=== Exercise aim ===
Leaving out the pictures, retype the lines from the top of the listing through the line with "karaokê de Dia dos Pais" exactly.

= = = = =

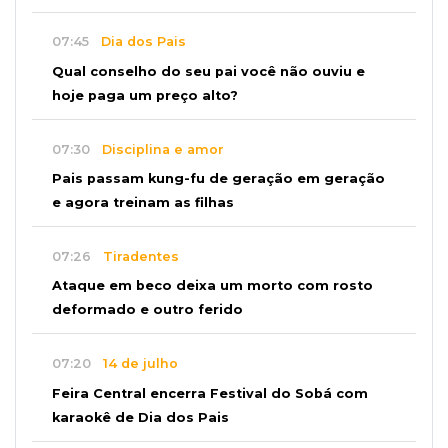
07:45
Dia dos Pais
Qual conselho do seu pai você não ouviu e
hoje paga um preço alto?
07:30
Disciplina e amor
Pais passam kung-fu de geração em geração
e agora treinam as filhas
07:26
Tiradentes
Ataque em beco deixa um morto com rosto
deformado e outro ferido
07:20
14 de julho
Feira Central encerra Festival do Sobá com
karaokê de Dia dos Pais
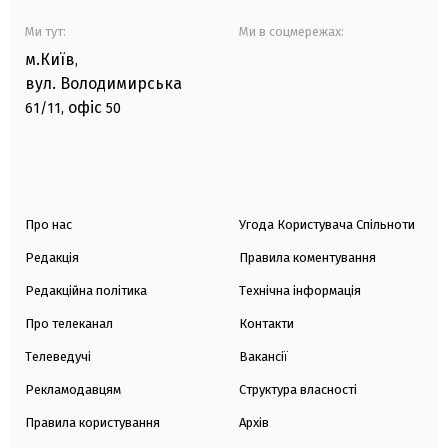
Ми тут:
Ми в соцмережах:
м.Київ
,
вул. Володимирська
офіс
61/11,
50
Про нас
Угода Користувача Спільноти
Редакція
Правила коментування
Редакційна політика
Технічна інформація
Про телеканал
Контакти
Телеведучі
Вакансії
Рекламодавцям
Структура власності
Правила користування
Архів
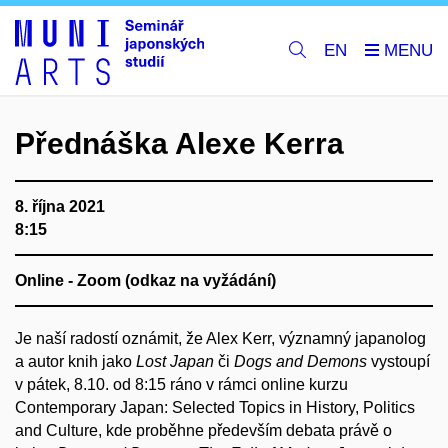
EN
Přednáška Alexe Kerra
8. října 2021
8:15
Online - Zoom (odkaz na vyžádání)
Je naší radostí oznámit, že Alex Kerr, významný japanolog
a autor knih jako
Lost Japan
či
Dogs and Demons
vystoupí
v pátek, 8.10. od 8:15 ráno v rámci online kurzu
Contemporary Japan: Selected Topics in History, Politics
and Culture, kde proběhne především debata právě o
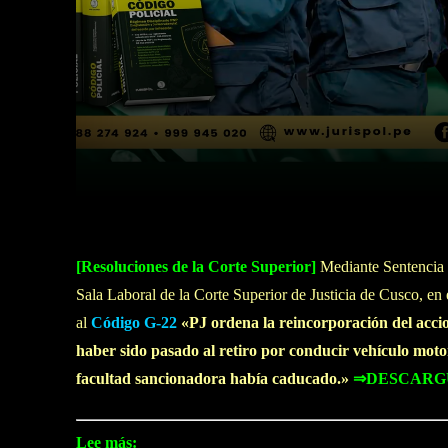
Facebook
Twitter
Cuota
[Resoluciones de la Corte Superior]
Mediante Sentencia 
Sala Laboral de la Corte Superior de Justicia de Cusco, en
al
Código G-22
«PJ ordena la reincorporación del acci
haber sido pasado al retiro por conducir vehículo moto
facultad sancionadora había caducado.»
⇒DESCARG
Lee más:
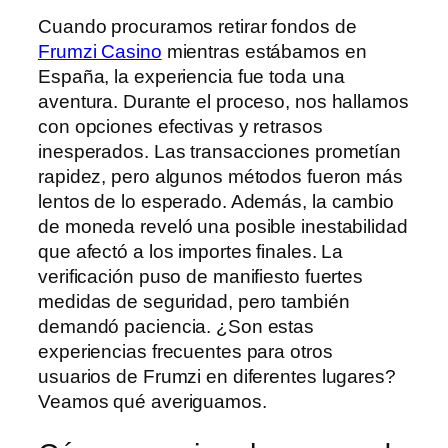
Cuando procuramos retirar fondos de
Frumzi Casino
mientras estábamos en
España, la experiencia fue toda una
aventura. Durante el proceso, nos hallamos
con opciones efectivas y retrasos
inesperados. Las transacciones prometían
rapidez, pero algunos métodos fueron más
lentos de lo esperado. Además, la cambio
de moneda reveló una posible inestabilidad
que afectó a los importes finales. La
verificación puso de manifiesto fuertes
medidas de seguridad, pero también
demandó paciencia. ¿Son estas
experiencias frecuentes para otros
usuarios de Frumzi en diferentes lugares?
Veamos qué averiguamos.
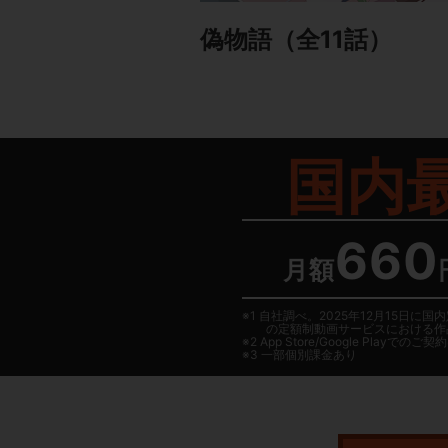
偽物語
（全11話）
国内
660
月額
1 自社調べ。2025年12月15
の定額制動画サービスにおける作
2
App Store/Google Play
でのご契約は
3 一部個別課金あり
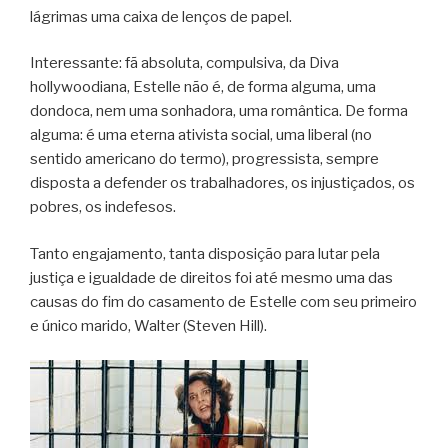
lágrimas uma caixa de lenços de papel.
Interessante: fã absoluta, compulsiva, da Diva
hollywoodiana, Estelle não é, de forma alguma, uma
dondoca, nem uma sonhadora, uma romântica. De forma
alguma: é uma eterna ativista social, uma liberal (no
sentido americano do termo), progressista, sempre
disposta a defender os trabalhadores, os injustiçados, os
pobres, os indefesos.
Tanto engajamento, tanta disposição para lutar pela
justiça e igualdade de direitos foi até mesmo uma das
causas do fim do casamento de Estelle com seu primeiro
e único marido, Walter (Steven Hill).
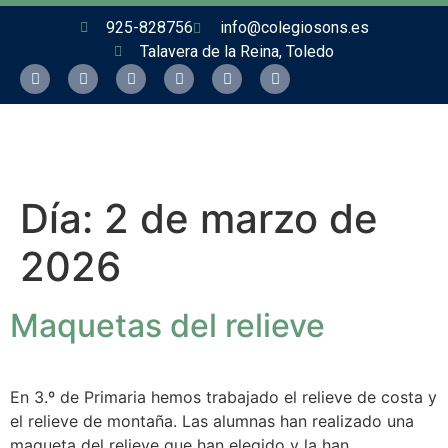
925-828756
info@colegiosons.es
Talavera de la Reina, Toledo
Día:
2 de marzo de
2026
Maquetas del relieve
En 3.º de Primaria hemos trabajado el relieve de costa y
el relieve de montaña. Las alumnas han realizado una
maqueta del relieve que han elegido y la han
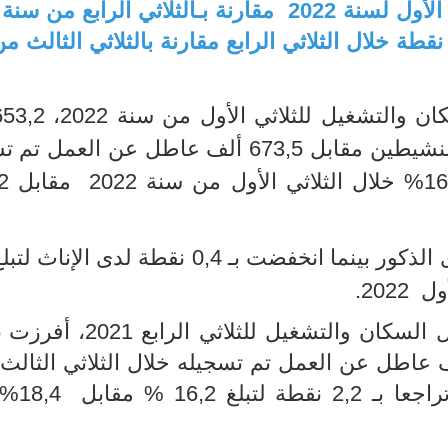
2, نقطة خلال الثلاثي الرابع مقارنة بالثلاثي الثالث 
ان والتشغيل للثلاثي
الأول
طين مقابل 673,5
ألف عاطل عن العمل تم تس
%
خلال الثلاثي الأول من سنة 2022 مقابل 16,2
بـ 0,2 نقطة لدى الذكور بينما انخفضت بـ 0,4 نقطة لدى ال
ول
2022.
 السكان والتشغيل للثلاثي
الرابع
2021،
أ
عاطل عن العمل تم تسجيله خلال الثلاثي الثالث
راجعا
بـ 2
,2 نقطة
لتبلغ 16,2
% مقابل
18,4
% 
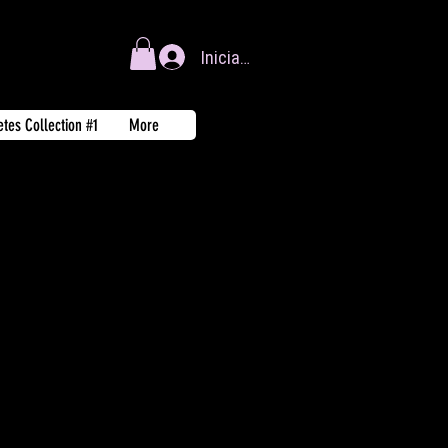
Iniciar sesión
tes Collection #1
More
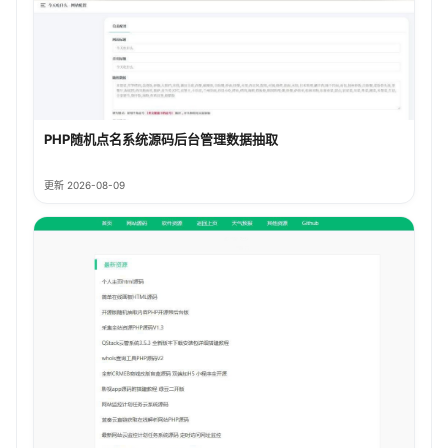
PHP随机点名系统源码后台管理数据抽取
更新 2026-08-09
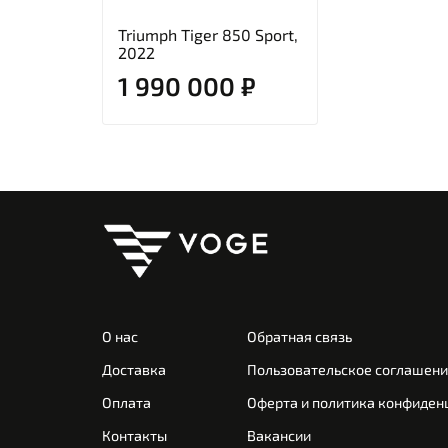
Triumph Tiger 850 Sport,
2022
1 990 000 ₽
О нас
Обратная связь
Доставка
Пользовательское соглашен
Оплата
Оферта и политика конфиден
Контакты
Вакансии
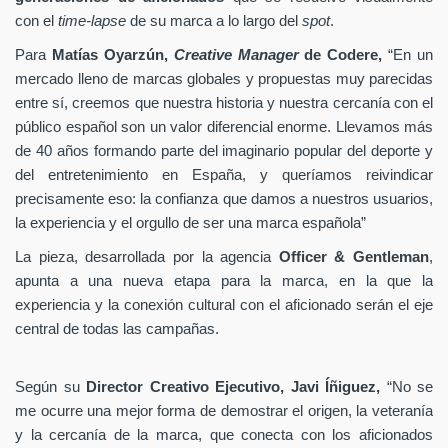
con el
time-lapse
de su marca a lo largo del
spot
.
Para
Matías Oyarzún,
Creative Manager
de Codere,
“En un
mercado lleno de marcas globales y propuestas muy parecidas
entre sí, creemos que nuestra historia y nuestra cercanía con el
público español son un valor diferencial enorme. Llevamos más
de 40 años formando parte del imaginario popular del deporte y
del entretenimiento en España, y queríamos reivindicar
precisamente eso: la confianza que damos a nuestros usuarios,
la experiencia y el orgullo de ser una marca española”
La pieza, desarrollada por la agencia
Officer & Gentleman
,
apunta a una nueva etapa para la marca, en la que la
experiencia y la conexión cultural con el aficionado serán el eje
central de todas las campañas.
Según su
Director Creativo Ejecutivo, Javi Íñiguez,
“No se
me ocurre una mejor forma de demostrar el origen, la veteranía
y la cercanía de la marca, que conecta con los aficionados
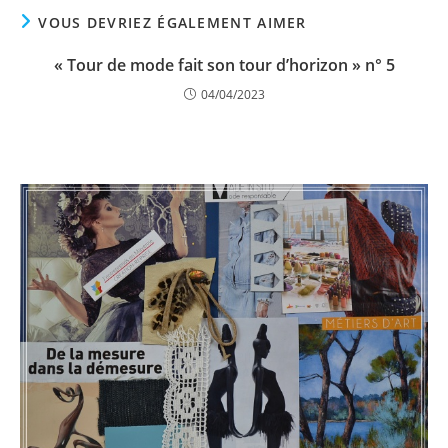
VOUS DEVRIEZ ÉGALEMENT AIMER
« Tour de mode fait son tour d’horizon » n° 5
04/04/2023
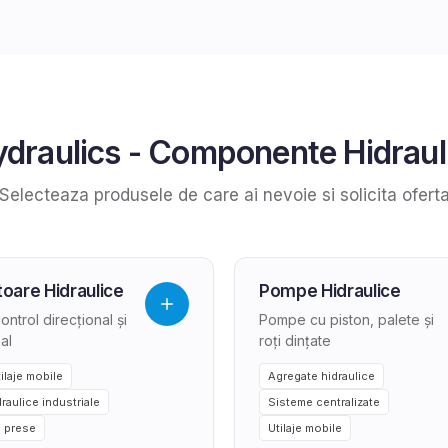
draulics
-
Componente Hidrauli
Selecteaza produsele de care ai nevoie si solicita ofert
toare Hidraulice
Pompe Hidraulice
ntrol direcțional și
Pompe cu piston, palete și
al
roți dințate
ilaje mobile
Agregate hidraulice
draulice industriale
Sisteme centralizate
 prese
Utilaje mobile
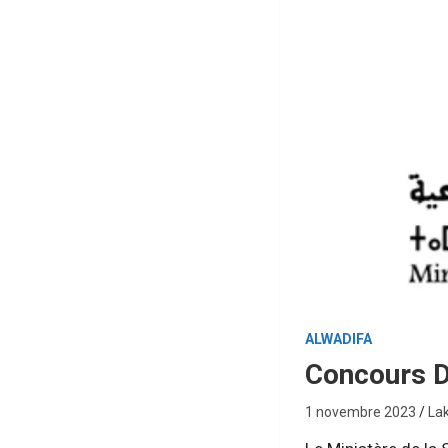
ALWADIFA
Concours D
1 novembre 2023
La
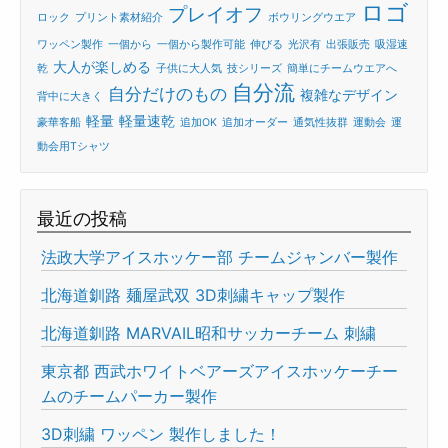
ロゴ
プレイオフ
ロック
プリント素材紹介
ボウリングウエア
ワッペン製作
一個から
一個から製作可能
伸びる
光沢有
出張販売
吸湿速
大人が楽しめる
乾
子供に大人気
技シリーズ
簡単にチームウエアへ
自分流
自分だけのもの
複雑なデザイン
背中に大きく
軽量
軽量速乾
豪華客船
追加OK
追加オーダー
通気性抜群
運動会
運
動会用Tシャツ
最近の投稿
法政大学アイスホッケー部 チームジャンバー製作
北海道釧路 麺屋武双 3D刺繍キャップ製作
北海道釧路 MARVAIL昭和サッカーチーム 刺繍
東京都 西武ホワイトベアーズアイスホッケーチー
ムのチームパーカー製作
3D刺繍 ワッペン 製作しました！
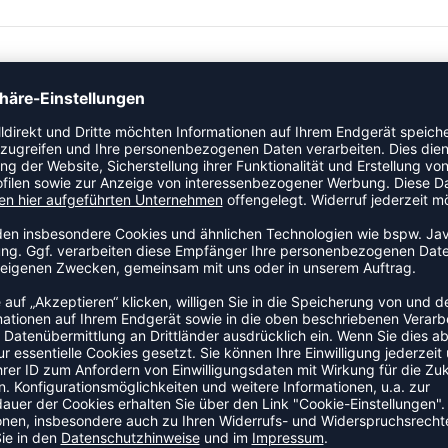
sternden EVA-Zwischensohle und einer Gummilaufsohle für
trapazierfähiges Obermaterial aus Kunstleder mit einer
el bieten den Kleinen zusätzliche Flexibilität beim Spielen
elcro-Klettriemen ausgestattet, die an den Fuß deines Kindes
önnen, um zu verhindern, dass sich eine Überlänge mit der
indes empfehlen wir, bei diesen Schuhen 1–1,5 cm
 du in unserer Größentabelle.
ZULETZT ANGESEHEN
HR AUS DER KATEGORIE SNEA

= = = = =

=== Written reply ===
07:45
Dia dos Pais
Qual conselho do seu pai você não ouviu e
hoje paga um preço alto?
07:30
Disciplina e amor
Pais passam kung-fu de geração em geração
e agora treinam as filhas
07:26
Tiradentes
Ataque em beco deixa um morto com rosto
deformado e outro ferido
07:20
14 de julho
Feira Central encerra Festival do Sobá com
karaokê de Dia dos Pais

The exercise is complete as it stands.